BEGIN Records supplied
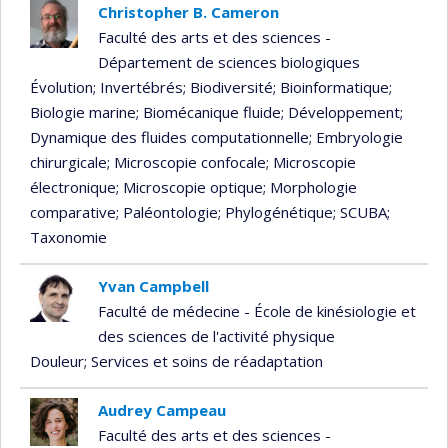
Christopher B. Cameron
Faculté des arts et des sciences -
Département de sciences biologiques
Évolution
; Invertébrés
; Biodiversité
; Bioinformatique
;
Biologie marine
; Biomécanique fluide
; Développement
;
Dynamique des fluides computationnelle
; Embryologie
chirurgicale
; Microscopie confocale
; Microscopie
électronique
; Microscopie optique
; Morphologie
comparative
; Paléontologie
; Phylogénétique
; SCUBA
;
Taxonomie
Yvan Campbell
Faculté de médecine - École de kinésiologie et
des sciences de l'activité physique
Douleur
; Services et soins de réadaptation
Audrey Campeau
Faculté des arts et des sciences -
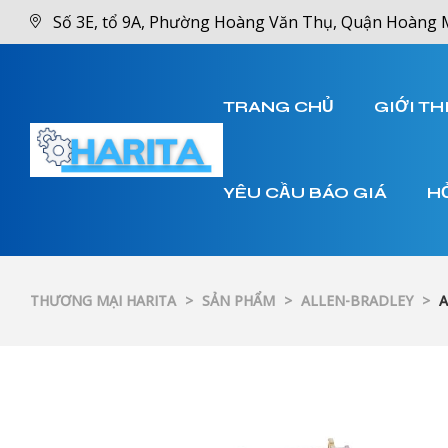
Số 3E, tổ 9A, Phường Hoàng Văn Thụ, Quận Hoàng 
TRANG CHỦ
GIỚI TH
YÊU CẦU BÁO GIÁ
H
THƯƠNG MẠI HARITA
>
SẢN PHẨM
>
ALLEN-BRADLEY
>
A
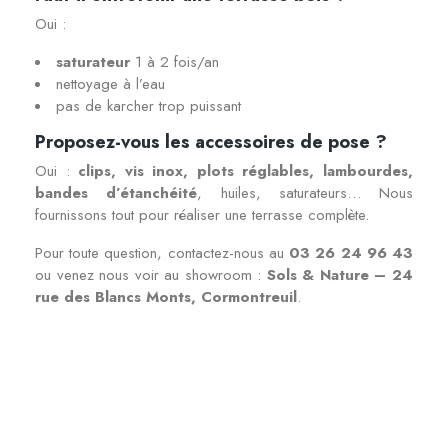
Oui :
saturateur
1 à 2 fois/an
nettoyage à l’eau
pas de karcher trop puissant
Proposez-vous les accessoires de pose ?
Oui :
clips, vis inox, plots réglables, lambourdes,
bandes d’étanchéité
, huiles, saturateurs… Nous
fournissons tout pour réaliser une terrasse complète.
Pour toute question, contactez-nous au
03 26 24 96 43
ou venez nous voir au showroom :
Sols & Nature – 24
rue des Blancs Monts, Cormontreuil
.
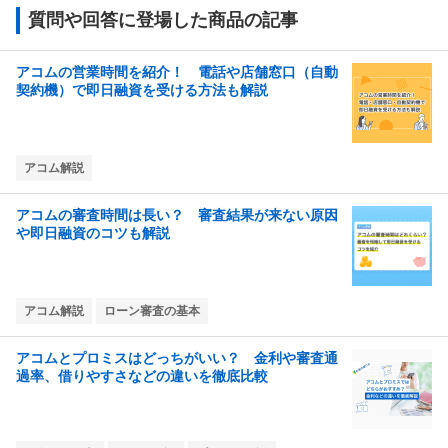
質問や回答に登場した商品の記事
アコムの営業時間を紹介！ 電話や店舗窓口（自動
契約機）で即日融資を受ける方法も解説
アコム解説
アコムの審査時間は長い？ 審査結果が来ない原因
や即日融資のコツも解説
アコム解説
ローン審査の基本
アコムとプロミスはどっちがいい？ 金利や審査通
過率、借りやすさなどの違いを徹底比較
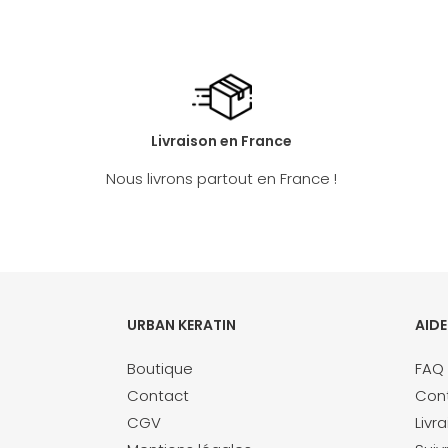
Livraison en France
Nous livrons partout en France !
URBAN KERATIN
AIDE
Boutique
FAQ
Contact
Con
CGV
Livr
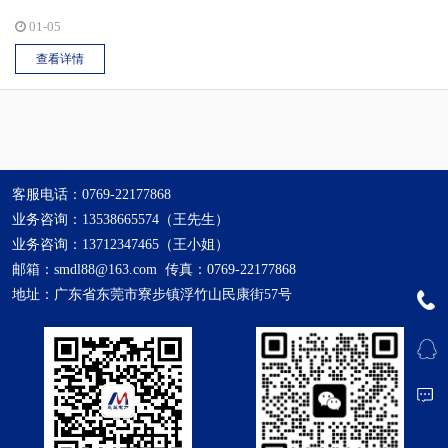
建筑业企业资质证书和安全生产许可证；并通过了ISO9001:2016质
01-05
量管理体系认证、ISO4001:2016 环境管理体系认证、ISO45001:2020
查看详情
职业健康安全管理体系认证。...
客服电话：0769-22177868
业务咨询：13538665574（王先生）
业务咨询：13712347465（王小姐）
邮箱：smdl88@163.com 传真：0769-22177868
地址：广东省东莞市寮步镇浮竹山民康街57号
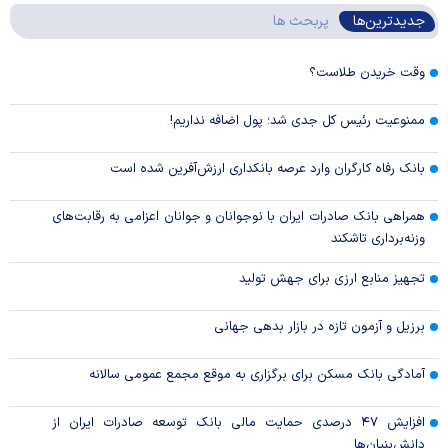
جدیدترین‌ها
پربحث ها
وقت خریدن طلاست؟
ممنوعیت رئیس کل جدی شد؛ پول اضافه نداریم!
بانک رفاه کارگران وارد عرصه بانکداری ارزش‌آفرین شده است
همراهی بانک صادرات ایران با نوجوانان و جوانان اعزامی به رقابت‌های
وزنه‌برداری تاشکند
تجهیز منابع ارزی برای جهش تولید
برزیل و آزمون تازه در بازار بدهی جهانی
آمادگی بانک مسکن برای برگزاری به موقع مجمع عمومی سالانه
افزایش ۴۷ درصدی حمایت مالی بانک توسعه صادرات ایران از
دانش‌بنیان‌ها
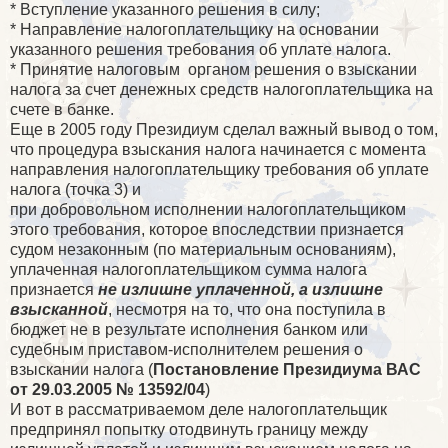
* Вступление указанного решения в силу;
* Направление налогоплательщику на основании
указанного решения требования об уплате налога.
* Принятие налоговым органом решения о взыскании
налога за счет денежных средств налогоплательщика на
счете в банке.
Еще в 2005 году Президиум сделал важный вывод о том,
что процедура взыскания налога начинается с момента
направления налогоплательщику требования об уплате
налога (точка 3) и
при добровольном исполнении налогоплательщиком
этого требования, которое впоследствии признается
судом незаконным (по материальным основаниям),
уплаченная налогоплательщиком сумма налога
признается
не излишне уплаченной, а излишне
взысканной
, несмотря на то, что она поступила в
бюджет не в результате исполнения банком или
судебным приставом-исполнителем решения о
взыскании налога (
Постановление Президиума ВАС
от 29.03.2005 № 13592/04
)
И вот в рассматриваемом деле налогоплательщик
предпринял попытку отодвинуть границу между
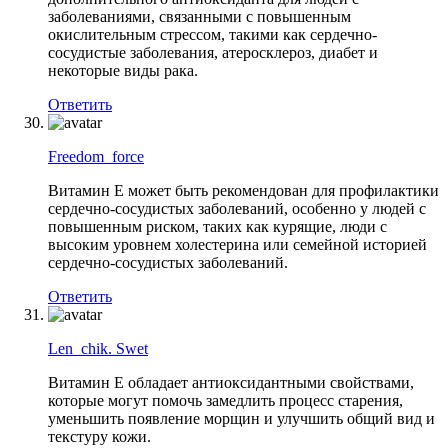
заболеваниями, связанными с повышенным
окислительным стрессом, такими как сердечно-
сосудистые заболевания, атеросклероз, диабет и
некоторые виды рака.
Ответить
Freedom_force
Витамин Е может быть рекомендован для профилактики
сердечно-сосудистых заболеваний, особенно у людей с
повышенным риском, таких как курящие, люди с
высоким уровнем холестерина или семейной историей
сердечно-сосудистых заболеваний.
Ответить
Len_chik. Swet
Витамин Е обладает антиоксидантными свойствами,
которые могут помочь замедлить процесс старения,
уменьшить появление морщин и улучшить общий вид и
текстуру кожи.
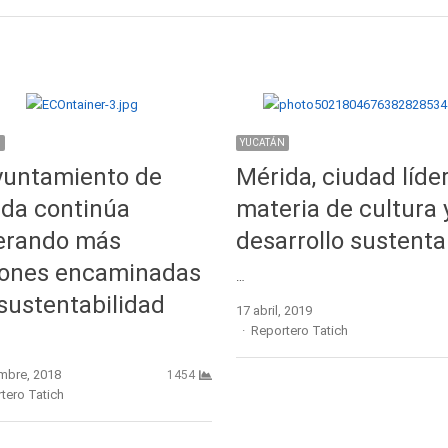
N
YUCATÁN
yuntamiento de
Mérida, ciudad líde
da continúa
materia de cultura 
erando más
desarrollo sustenta
iones encaminadas
…
 sustentabilidad
17 abril, 2019
Author
Reportero Tatich
embre, 2018
1454
r
tero Tatich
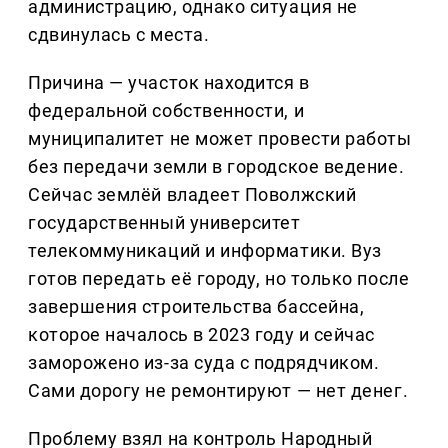
администрацию, однако ситуация не
сдвинулась с места.
Причина — участок находится в
федеральной собственности, и
муниципалитет не может провести работы
без передачи земли в городское ведение.
Сейчас землёй владеет Поволжский
государственный университет
телекоммуникаций и информатики. Вуз
готов передать её городу, но только после
завершения строительства бассейна,
которое началось в 2023 году и сейчас
заморожено из-за суда с подрядчиком.
Сами дорогу не ремонтируют — нет денег.
Проблему взял на контроль Народный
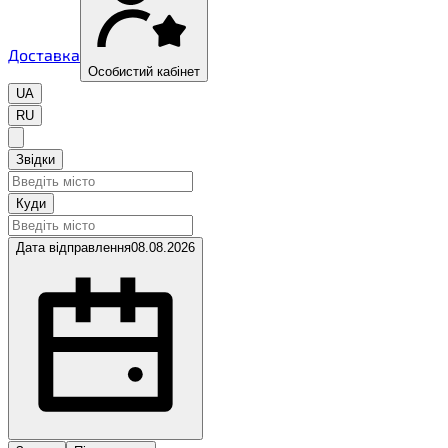
Доставка
Особистий кабінет
UA
RU
Звідки
Куди
Дата відправлення
08.08.2026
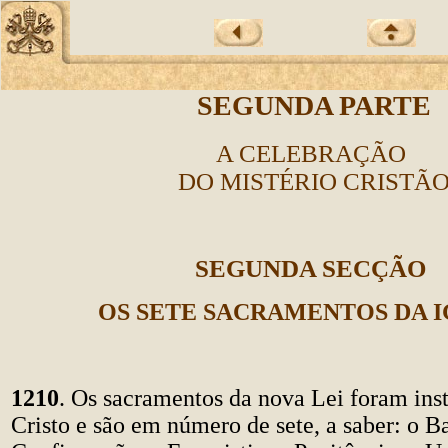
SEGUNDA PARTE
A CELEBRAÇÃO
DO MISTÉRIO CRISTÃ
SEGUNDA SECÇÃO
OS SETE SACRAMENTOS DA 
1210
. Os sacramentos da nova Lei foram inst
Cristo e são em número de sete, a saber: o B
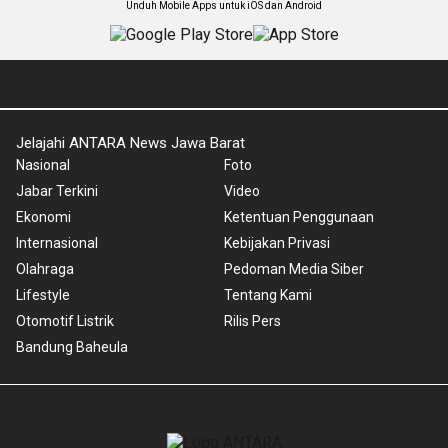
Unduh Mobile Apps untuk iOS dan Android
Jelajahi ANTARA News Jawa Barat
Nasional
Foto
Jabar Terkini
Video
Ekonomi
Ketentuan Penggunaan
Internasional
Kebijakan Privasi
Olahraga
Pedoman Media Siber
Lifestyle
Tentang Kami
Otomotif Listrik
Rilis Pers
Bandung Baheula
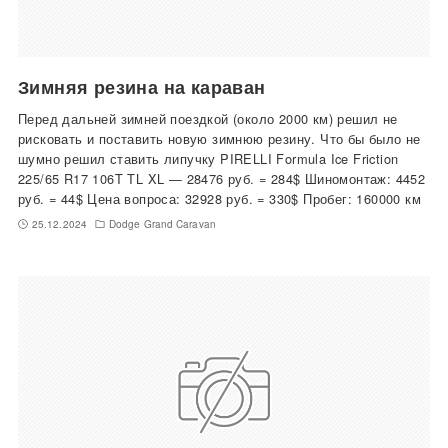
Зимняя резина на караван
Перед дальней зимней поездкой (около 2000 км) решил не
рисковать и поставить новую зимнюю резину. Что бы было не
шумно решил ставить липучку PIRELLI Formula Ice Friction
225/65 R17 106T TL XL — 28476 руб. = 284$ Шиномонтаж: 4452
руб. = 44$ Цена вопроса: 32928 руб. = 330$ Пробег: 160000 км
25.12.2024
Dodge Grand Caravan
END Records supplied
▶ [What you will do]: The preceding entries are to be written out again exactly, with the pictures removed.

▶ [Answer section]:
Christopher B. Cameron
Faculté des arts et des sciences -
Département de sciences biologiques
Évolution
; Invertébrés
; Biodiversité
; Bioinformatique
;
Biologie marine
; Biomécanique fluide
; Développement
;
Dynamique des fluides computationnelle
; Embryologie
chirurgicale
; Microscopie confocale
; Microscopie
électronique
; Microscopie optique
; Morphologie
comparative
; Paléontologie
; Phylogénétique
; SCUBA
;
Taxonomie
Yvan Campbell
Faculté de médecine - École de kinésiologie et
des sciences de l'activité physique
Douleur
; Services et soins de réadaptation
Audrey Campeau
Faculté des arts et des sciences -
Số 3E, tổ 9A, Phường Hoàng Văn Thụ, Quận Hoàng 
TRANG CHỦ
GIỚI TH
YÊU CẦU BÁO GIÁ
H
THƯƠNG MẠI HARITA
>
SẢN PHẨM
>
ALLEN-BRADLEY
>
A
Oui :
saturateur
1 à 2 fois/an
nettoyage à l’eau
pas de karcher trop puissant
Proposez-vous les accessoires de pose ?
Oui :
clips, vis inox, plots réglables, lambourdes,
bandes d’étanchéité
, huiles, saturateurs… Nous
fournissons tout pour réaliser une terrasse complète.
Pour toute question, contactez-nous au
03 26 24 96 43
ou venez nous voir au showroom :
Sols & Nature – 24
rue des Blancs Monts, Cormontreuil
.
質問や回答に登場した商品の記事
アコムの営業時間を紹介！ 電話や店舗窓口（自動
契約機）で即日融資を受ける方法も解説
アコム解説
アコムの審査時間は長い？ 審査結果が来ない原因
や即日融資のコツも解説
アコム解説
ローン審査の基本
アコムとプロミスはどっちがいい？ 金利や審査通
過率、借りやすさなどの違いを徹底比較
Livraison en France
Nous livrons partout en France !
URBAN KERATIN
AIDE
Boutique
FAQ
Contact
Con
CGV
Livr
建筑业企业资质证书和安全生产许可证；并通过了ISO9001:2016质
01-05
量管理体系认证、ISO4001:2016 环境管理体系认证、ISO45001:2020
查看详情
职业健康安全管理体系认证。...
客服电话：0769-22177868
业务咨询：13538665574（王先生）
业务咨询：13712347465（王小姐）
邮箱：smdl88@163.com 传真：0769-22177868
地址：广东省东莞市寮步镇浮竹山民康街57号
جدیدترین‌ها
پربحث ها
وقت خریدن طلاست؟
ممنوعیت رئیس کل جدی شد؛ پول اضافه نداریم!
بانک رفاه کارگران وارد عرصه بانکداری ارزش‌آفرین شده است
همراهی بانک صادرات ایران با نوجوانان و جوانان اعزامی به رقابت‌های
وزنه‌برداری تاشکند
تجهیز منابع ارزی برای جهش تولید
برزیل و آزمون تازه در بازار بدهی جهانی
آمادگی بانک مسکن برای برگزاری به موقع مجمع عمومی سالانه
افزایش ۴۷ درصدی حمایت مالی بانک توسعه صادرات ایران از
دانش‌بنیان‌ها
* Вступление указанного решения в силу;
* Направление налогоплательщику на основании
указанного решения требования об уплате налога.
* Принятие налоговым органом решения о взыскании
налога за счет денежных средств налогоплательщика на
счете в банке.
Еще в 2005 году Президиум сделал важный вывод о том,
что процедура взыскания налога начинается с момента
направления налогоплательщику требования об уплате
налога (точка 3) и
при добровольном исполнении налогоплательщиком
этого требования, которое впоследствии признается
судом незаконным (по материальным основаниям),
уплаченная налогоплательщиком сумма налога
признается
не излишне уплаченной, а излишне
взысканной
, несмотря на то, что она поступила в
бюджет не в результате исполнения банком или
судебным приставом-исполнителем решения о
взыскании налога (
Постановление Президиума ВАС
от 29.03.2005 № 13592/04
)
И вот в рассматриваемом деле налогоплательщик
предпринял попытку отодвинуть границу между
заболеваниями, связанными с повышенным
окислительным стрессом, такими как сердечно-
сосудистые заболевания, атеросклероз, диабет и
некоторые виды рака.
Ответить
Freedom_force
Витамин Е может быть рекомендован для профилактики
сердечно-сосудистых заболеваний, особенно у людей с
повышенным риском, таких как курящие, люди с
высоким уровнем холестерина или семейной историей
сердечно-сосудистых заболеваний.
Ответить
Len_chik. Swet
Витамин Е обладает антиоксидантными свойствами,
которые могут помочь замедлить процесс старения,
уменьшить появление морщин и улучшить общий вид и
текстуру кожи.
N
YUCATÁN
yuntamiento de
Mérida, ciudad líde
da continúa
materia de cultura 
erando más
desarrollo sustenta
iones encaminadas
…
 sustentabilidad
17 abril, 2019
Author
Reportero Tatich
embre, 2018
1454
r
tero Tatich
администрацию, однако ситуация не
сдвинулась с места.
Причина — участок находится в
федеральной собственности, и
муниципалитет не может провести работы
без передачи земли в городское ведение.
Сейчас землёй владеет Поволжский
государственный университет
телекоммуникаций и информатики. Вуз
готов передать её городу, но только после
завершения строительства бассейна,
которое началось в 2023 году и сейчас
заморожено из-за суда с подрядчиком.
Сами дорогу не ремонтируют — нет денег.
Проблему взял на контроль Народный
Доставка
Особистий кабінет
UA
RU
Звідки
Куди
Дата відправлення
08.08.2026
SEGUNDA PARTE
A CELEBRAÇÃO
DO MISTÉRIO CRISTÃ
SEGUNDA SECÇÃO
OS SETE SACRAMENTOS DA 
1210
. Os sacramentos da nova Lei foram inst
Cristo e são em número de sete, a saber: o B
Unduh Mobile Apps untuk iOS dan Android
Jelajahi ANTARA News Jawa Barat
Nasional
Foto
Jabar Terkini
Video
Ekonomi
Ketentuan Penggunaan
Internasional
Kebijakan Privasi
Olahraga
Pedoman Media Siber
Lifestyle
Tentang Kami
Otomotif Listrik
Rilis Pers
Bandung Baheula
Зимняя резина на караван
Перед дальней зимней поездкой (около 2000 км) решил не
рисковать и поставить новую зимнюю резину. Что бы было не
шумно решил ставить липучку PIRELLI Formula Ice Friction
225/65 R17 106T TL XL — 28476 руб. = 284$ Шиномонтаж: 4452
руб. = 44$ Цена вопроса: 32928 руб. = 330$ Пробег: 160000 км
25.12.2024
Dodge Grand Caravan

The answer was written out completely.